TRIBUNNEWS.COM, JAKARTA – Kasus kredit macet yang dialami BUMN di bawah Kementerian Keuangan, PT Lembaga Pembiayaan Ekspor Indonesia / LPEI (Indonesia Eximbank) membuktikan bahwa selain kualitas pengawasan yang masih bermasalah, perlu dilakukan upaya mengutamakan integrasi pengelolaan BUMN dalam satu pintu.
Selain itu, setelah LPEI melaporkan kredit bermasalah bruto sebesar 43,5 persen atau Rp32,1 triliun pinjaman yang disalurkan Rp73,8 triliun, Kementerian Keuangan (Kemenkeu) malah mengajukan Penyertaan Modal Negara (PMN) sebesar Rp10 triliun untuk LPEI bermasalah.
Hal itu terungkap saat Direktur Jenderal Kekayaan Negara Kementerian Keuangan Rionald Silaban pada rapat kerja Kementerian Keuangan dengan panitia 8 PKE dan juga penambahan 4 PKE baru.
Pengamat Ekonomi UI Toto Pranoto menilai keberadaan BUMN yang masih berada di Kementerian Teknis menunjukkan adanya anomali.
Apalagi pendirian BUMN di bawah Kementerian Keuangan, seperti PT SMI atau PT PII, dilakukan pada saat lembaga Kementerian BUMN sudah ada.
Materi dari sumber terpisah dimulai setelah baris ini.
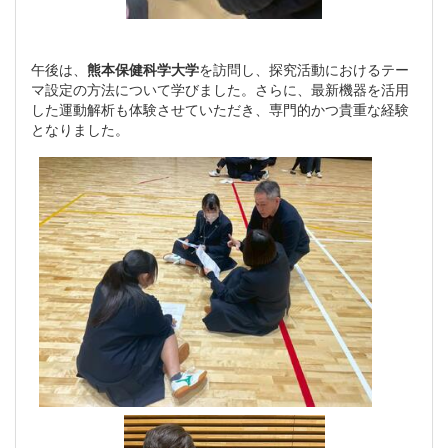
午後は、
熊本保健科学大学
を訪問し、探究活動におけるテー
マ設定の方法について学びました。さらに、最新機器を活用
した運動解析も体験させていただき、専門的かつ貴重な経験
となりました。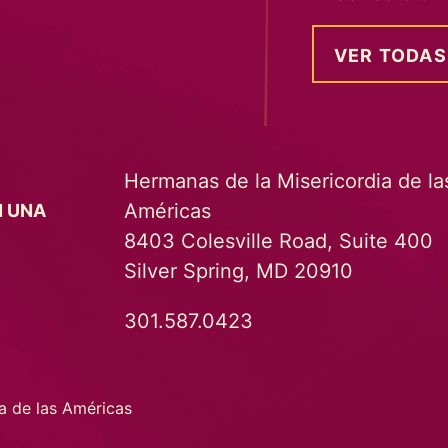
VER TODAS
Hermanas de la Misericordia de la
Américas
N UNA
8403 Colesville Road, Suite 400
Silver Spring, MD 20910
301.587.0423
a de las Américas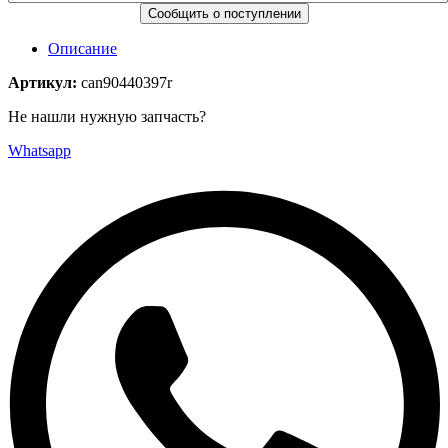
Описание
Артикул:
can90440397r
Не нашли нужную запчасть?
Whatsapp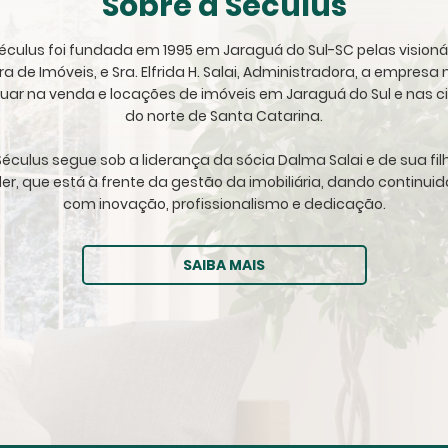
Sobre a Séculus
 Séculus foi fundada em 1995 em Jaraguá do Sul-SC pelas visioná
ora de Imóveis, e Sra. Elfrida H. Salai, Administradora, a empres
tuar na venda e locações de imóveis em Jaraguá do Sul e nas c
do norte de Santa Catarina.
éculus segue sob a liderança da sócia Dalma Salai e de sua fil
ller, que está à frente da gestão da imobiliária, dando continu
com inovação, profissionalismo e dedicação.
SAIBA MAIS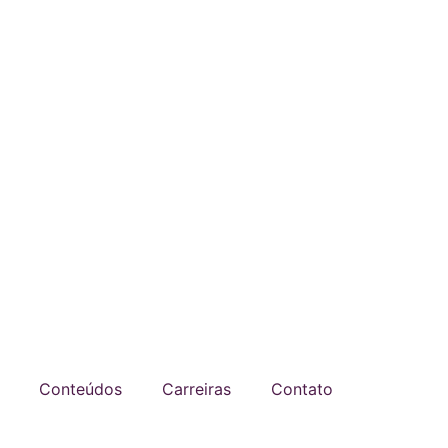
Conteúdos
Carreiras
Contato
Apakah ada alasan khusus? kata Toto saat dihubungi, Selasa (2/7/2024) di Jakarta.
Ia menilai, ada kemungkinan Kementerian Keuangan ingin menguasai dan mengoperasikan BUMN baru yang bergerak di bidang keuangan yang dikuasainya.
“Karena sebenarnya Kementerian Keuangan adalah pemegang saham BUMN, sedangkan KBUMN adalah kuasa pemegang saham BUMN, artinya juga merupakan pihak yang secara sah diberi mandat untuk mewakili Kementerian Keuangan dalam pengelolaan BOOM,” ujarnya. .
Terkait kasus kredit macet di PT LPEI, Toto menilai tak ada bedanya dengan kasus penipuan lain yang menimpa berbagai BUMN. “Hal ini menunjukkan kualitas pengawasan masih bermasalah. Artinya, bahkan dewan pengawas yang mewakili pemilik yakni Kementerian Keuangan dinilai kurang kompeten dalam bekerja,” ujarnya.
Berdasarkan hal tersebut, Toto menegaskan, integrasi pengelolaan BUMN dalam satu atap harus menjadi prioritas untuk digarap.
Banyak keuntungannya. Pertama, koordinasi untuk mendapatkan sinergi yang optimal agar kinerjanya lebih baik. Kedua, model pembinaan dan pengawasan BUMN bisa dalam satu SOP untuk mengelola evaluasi dan monitoring kinerja lebih baik, jelasnya. .
Kembali ke kasus LPEI, menurut Riyani Tirtoso, Ketua Dewan Pengurus dan Direktur Utama LPEI, penurunan kualitas kredit terjadi di lembaga yang dipimpinnya selama 2018.
Menurut dia, LPEI selain memberikan kredit yang mendistorsi pilihan peminjam, juga tidak memiliki infrastruktur atau sistem peringatan dini terhadap kualitas pinjaman peminjam. Termasuk belum adanya unit yang khusus menangani kredit macet.
Dia menjelaskan, akibat kondisi tersebut, kualitas kredit Eximbank Indonesia melemah. Jika dirinci, pinjaman yang diberikan pada tahun 2018 mencapai Rp 108,9 triliun, namun kredit macet atau yang dikenal dengan NPL mencapai Rp 14,9 triliun. Selain itu, pada tahun 2019, kredit bermasalah meningkat menjadi Rp22,9 triliun, sedangkan pinjaman yang diberikan sebesar Rp97,8 triliun.
Kondisi akan semakin ketat pada tahun 2020 dengan kredit sebesar Rp90,4 triliun dan NPL sebesar Rp23,6 triliun. Untuk periode 2021, sisa nilai pinjaman sebesar Rp84 triliun dan NPL sebesar Rp17,7 triliun. Sedangkan pada tahun 2022 pinjaman sebesar Rp 83,4 triliun dan NPL mencapai Rp 22,3 triliun. Puncaknya pada tahun 2023, NPL gross mencapai 43,5 persen dengan angka loan to value sebesar Rp73,8 triliun dan Rp32,1 triliun.